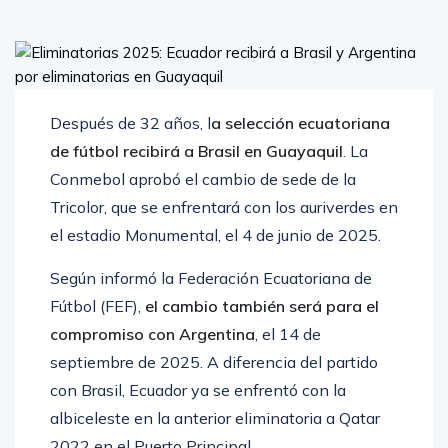
Después de 32 años, l
a selección ecuatoriana
de fútbol recibirá a Brasil en Guayaquil
. La
Conmebol aprobó el cambio de sede de la
Tricolor, que se enfrentará con los auriverdes en
el estadio Monumental, el 4 de junio de 2025.
Según informó la Federación Ecuatoriana de
Fútbol (FEF),
el cambio también será para el
compromiso con Argentina
, el 14 de
septiembre de 2025. A diferencia del partido
con Brasil, Ecuador ya se enfrentó con la
albiceleste en la anterior eliminatoria a Qatar
2022 en el Puerto Principal.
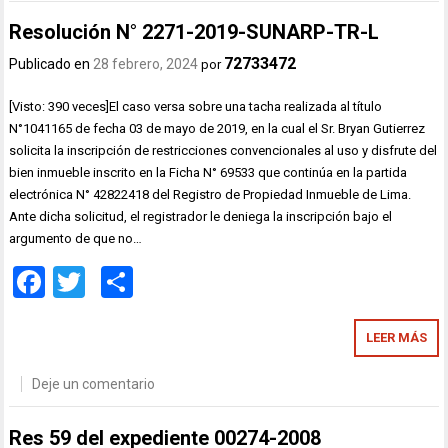
Resolución N° 2271-2019-SUNARP-TR-L
72733472
Publicado en
28 febrero, 2024
por
[Visto: 390 veces]El caso versa sobre una tacha realizada al título
N°1041165 de fecha 03 de mayo de 2019, en la cual el Sr. Bryan Gutierrez
solicita la inscripción de restricciones convencionales al uso y disfrute del
bien inmueble inscrito en la Ficha N° 69533 que continúa en la partida
electrónica N° 42822418 del Registro de Propiedad Inmueble de Lima.
Ante dicha solicitud, el registrador le deniega la inscripción bajo el
argumento de que no…
Facebook
Twitter
Compartir
LEER MÁS
Deje un comentario
Res 59 del expediente 00274-2008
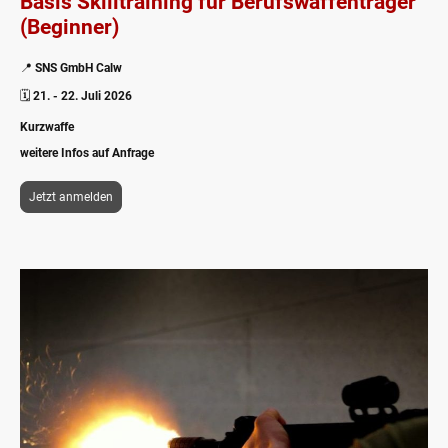
Basis Skilltraining für Berufswaffenträger
(Beginner)
📍
SNS GmbH Calw
🗓️
21. - 22. Juli 2026
Kurzwaffe
weitere Infos auf Anfrage
Jetzt anmelden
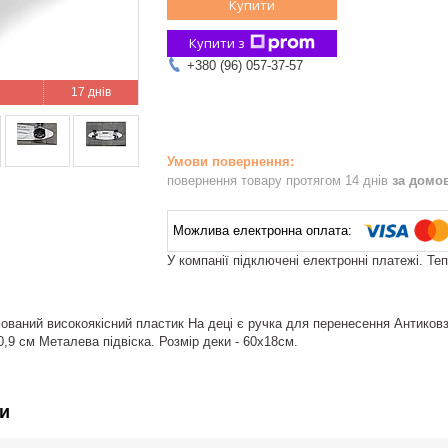
Купити
Купити з
+380 (96) 057-37-57
17 днів
повернення товару протягом 14 днів
за домо
У компанії підключені електронні платежі. Те
ований високоякісний пластик На деці є ручка для перенесення Антиковз
,9 см Металева підвіска. Розмір деки - 60х18см.
и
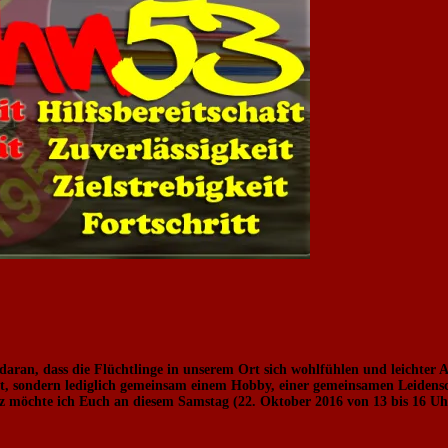
, dass die Flüchtlinge in unserem Ort sich wohlfühlen und leichter Ansc
nt, sondern lediglich gemeinsam einem Hobby, einer gemeinsamen Leiden
möchte ich Euch an diesem Samstag (22. Oktober 2016 von 13 bis 16 Uhr)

● ● ● ● ● ● ●

**WORK TO COMPLETE:** Check each line of the records above for the string "Brasil", and report every line that has it.

**OUTPUT OF THE TASK:**
de fútbol recibirá a Brasil en Guayaquil
con Brasil, Ecuador ya se enfrentó con la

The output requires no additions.